The records follow. Copy each one exactly.

Transcribed page contents
::::

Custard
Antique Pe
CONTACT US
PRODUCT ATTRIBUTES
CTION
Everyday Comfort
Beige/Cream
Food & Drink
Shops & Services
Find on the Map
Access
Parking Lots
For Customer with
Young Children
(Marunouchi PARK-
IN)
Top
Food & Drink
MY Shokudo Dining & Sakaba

::::

= TASK RESPONSE =
Custard
Antique Pe
CONTACT US
PRODUCT ATTRIBUTES
CTION
Everyday Comfort
Beige/Cream
Food & Drink
Shops & Services
Find on the Map
Access
Parking Lots
For Customer with
Young Children
(Marunouchi PARK-
IN)
Top
Food & Drink
MY Shokudo Dining & Sakaba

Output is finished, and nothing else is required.